### Exercise goal
Work through the data line by line, gathering every line that has the word "personnel".

*** Dataset entries ***

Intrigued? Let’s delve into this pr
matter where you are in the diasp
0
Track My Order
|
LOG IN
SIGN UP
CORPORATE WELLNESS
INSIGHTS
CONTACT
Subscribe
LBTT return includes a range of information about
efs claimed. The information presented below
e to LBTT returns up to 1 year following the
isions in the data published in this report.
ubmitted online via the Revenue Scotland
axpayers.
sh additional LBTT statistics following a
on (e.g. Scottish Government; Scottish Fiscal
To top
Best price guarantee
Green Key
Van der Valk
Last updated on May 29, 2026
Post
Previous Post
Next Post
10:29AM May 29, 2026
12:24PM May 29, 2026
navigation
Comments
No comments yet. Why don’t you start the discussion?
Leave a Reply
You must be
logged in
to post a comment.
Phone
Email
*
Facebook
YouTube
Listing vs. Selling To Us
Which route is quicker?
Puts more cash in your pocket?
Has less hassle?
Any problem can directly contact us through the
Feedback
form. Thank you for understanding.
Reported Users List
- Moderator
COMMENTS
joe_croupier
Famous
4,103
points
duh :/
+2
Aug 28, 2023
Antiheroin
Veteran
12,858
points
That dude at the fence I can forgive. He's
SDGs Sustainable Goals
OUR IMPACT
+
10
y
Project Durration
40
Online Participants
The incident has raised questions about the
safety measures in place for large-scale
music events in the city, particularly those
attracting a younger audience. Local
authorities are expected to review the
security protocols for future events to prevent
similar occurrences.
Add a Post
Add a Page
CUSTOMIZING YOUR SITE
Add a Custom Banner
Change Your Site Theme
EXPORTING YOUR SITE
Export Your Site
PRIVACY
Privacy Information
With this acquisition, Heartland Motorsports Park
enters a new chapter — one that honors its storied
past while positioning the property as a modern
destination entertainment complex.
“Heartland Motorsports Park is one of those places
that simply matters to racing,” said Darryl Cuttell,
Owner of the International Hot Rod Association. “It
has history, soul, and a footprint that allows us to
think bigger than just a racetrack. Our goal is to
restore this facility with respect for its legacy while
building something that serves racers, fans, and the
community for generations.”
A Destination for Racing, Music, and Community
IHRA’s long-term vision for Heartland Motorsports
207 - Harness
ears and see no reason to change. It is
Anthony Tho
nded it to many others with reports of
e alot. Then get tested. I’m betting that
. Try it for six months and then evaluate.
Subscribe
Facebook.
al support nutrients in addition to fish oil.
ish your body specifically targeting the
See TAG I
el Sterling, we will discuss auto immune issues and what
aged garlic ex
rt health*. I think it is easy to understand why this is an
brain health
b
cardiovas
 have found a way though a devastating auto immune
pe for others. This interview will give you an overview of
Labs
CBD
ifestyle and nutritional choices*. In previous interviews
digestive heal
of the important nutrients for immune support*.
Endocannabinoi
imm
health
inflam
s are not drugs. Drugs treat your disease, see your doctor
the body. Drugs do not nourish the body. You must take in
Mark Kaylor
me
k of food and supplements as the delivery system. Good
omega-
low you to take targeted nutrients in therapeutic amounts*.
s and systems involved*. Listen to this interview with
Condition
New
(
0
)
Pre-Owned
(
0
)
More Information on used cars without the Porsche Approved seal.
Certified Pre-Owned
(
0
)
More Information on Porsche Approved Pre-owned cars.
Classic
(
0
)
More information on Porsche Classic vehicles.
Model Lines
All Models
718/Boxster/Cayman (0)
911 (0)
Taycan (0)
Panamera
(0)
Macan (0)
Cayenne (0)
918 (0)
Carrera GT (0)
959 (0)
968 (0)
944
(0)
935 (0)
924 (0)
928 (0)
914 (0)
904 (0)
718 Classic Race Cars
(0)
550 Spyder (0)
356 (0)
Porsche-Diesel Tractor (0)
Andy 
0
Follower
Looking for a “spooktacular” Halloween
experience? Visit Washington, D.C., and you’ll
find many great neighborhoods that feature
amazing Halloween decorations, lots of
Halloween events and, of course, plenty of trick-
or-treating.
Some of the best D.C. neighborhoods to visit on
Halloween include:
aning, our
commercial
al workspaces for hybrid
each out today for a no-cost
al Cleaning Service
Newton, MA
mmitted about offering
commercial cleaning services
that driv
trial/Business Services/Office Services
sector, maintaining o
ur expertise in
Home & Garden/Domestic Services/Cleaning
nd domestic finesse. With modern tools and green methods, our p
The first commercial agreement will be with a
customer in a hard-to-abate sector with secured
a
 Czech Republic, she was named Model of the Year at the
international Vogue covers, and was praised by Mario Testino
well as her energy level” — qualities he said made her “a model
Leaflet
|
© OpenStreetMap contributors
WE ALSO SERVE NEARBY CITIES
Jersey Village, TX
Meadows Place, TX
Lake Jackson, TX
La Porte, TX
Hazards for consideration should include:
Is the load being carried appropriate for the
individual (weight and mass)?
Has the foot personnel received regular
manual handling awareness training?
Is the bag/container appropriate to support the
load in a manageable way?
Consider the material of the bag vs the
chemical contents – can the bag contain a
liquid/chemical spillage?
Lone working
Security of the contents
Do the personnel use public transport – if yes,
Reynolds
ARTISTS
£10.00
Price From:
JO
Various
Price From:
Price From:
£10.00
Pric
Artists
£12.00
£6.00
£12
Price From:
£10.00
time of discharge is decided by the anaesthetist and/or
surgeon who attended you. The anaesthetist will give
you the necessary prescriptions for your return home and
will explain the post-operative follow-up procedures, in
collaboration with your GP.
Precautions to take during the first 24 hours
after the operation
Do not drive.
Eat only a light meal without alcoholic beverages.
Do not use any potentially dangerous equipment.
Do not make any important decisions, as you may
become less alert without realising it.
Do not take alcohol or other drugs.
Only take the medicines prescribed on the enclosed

*** End of Dataset entries ***

### Problem solution
Has the foot personnel received regular
Do the personnel use public transport – if yes,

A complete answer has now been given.